Distance between a point $x \in \mathbb R^2$ and $x_1^2+x_2^2 \le 4$ 
Let $S=\{(x_1,x_2):x_1^2+x_2^2\le 4\}$. Let $f(y)=\inf\{||y-x||:x\in S\}$. Find $f$ explicitly.

This is the $f(y)$  I got so far 
$$\inf \left\{ \sqrt{(y_1-x_1)^2+(y_2-x_2)^2}:(x_1+x_2) \in S \right\}$$
How do I relate $f(y)$ with $x_1^2+x_2^2\le 4\}$?
 A: The answer is $f(y)= 0 $ if $y\in S$ obviously.

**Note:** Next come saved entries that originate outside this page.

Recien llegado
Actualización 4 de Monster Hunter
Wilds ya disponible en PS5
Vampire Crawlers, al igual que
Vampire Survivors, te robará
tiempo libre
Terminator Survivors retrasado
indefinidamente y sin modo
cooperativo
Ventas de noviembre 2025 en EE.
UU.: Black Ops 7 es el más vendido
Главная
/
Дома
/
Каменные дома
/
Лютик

If $y\notin S,$ due to the symmetry of $S$ we have that $f(y)=(1-\lambda)\|y\|,$ were $\lambda$ is the greatest positive number such that $\lambda y \in S.$ We have $\lambda y \in S$ iff $\|\lambda y\|\leq 2,$ whcih results in $\lambda = \frac{2}{\|y\|}.$ Hence, you have 
$$f(y)= (1-\frac{2}{\|y\|})\|y\|= \|y\|-2,$$ if $y\notin S.$
A: $$f (\mathrm y) := \max \left( 0, \|\mathrm y\|_2 - 2 \right) = \begin{cases} 0 & \text{if } \|\mathrm y\|_2 \leq 2\\ \|\mathrm y\|_2 - 2 & \text{if } \|\mathrm y\|_2 \geq 2\end{cases}$$

Proof
The case $\|\mathrm y\|_2 \leq 2$ is trivial. If $\|\mathrm y\|_2 \geq 2$, the squared Euclidean distance between $\rm y$ and the disk is equal to the squared Euclidean distance between $\rm y$ and the disk's boundary, i.e., a circle of radius $2$.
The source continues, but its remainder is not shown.